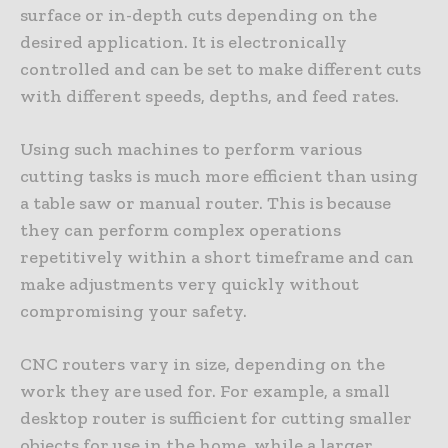
surface or in-depth cuts depending on the
desired application. It is electronically
controlled and can be set to make different cuts
with different speeds, depths, and feed rates.
Using such machines to perform various
cutting tasks is much more efficient than using
a table saw or manual router. This is because
they can perform complex operations
repetitively within a short timeframe and can
make adjustments very quickly without
compromising your safety.
CNC routers vary in size, depending on the
work they are used for. For example, a small
desktop router is sufficient for cutting smaller
objects for use in the home, while a larger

——————

• **WORK INSTRUCTION**
Every line from the one containing "desktop router is" to the final line of the listing above should be set down exactly, with nothing added.

• **YOUR RESPONSE**
desktop router is sufficient for cutting smaller
objects for use in the home, while a larger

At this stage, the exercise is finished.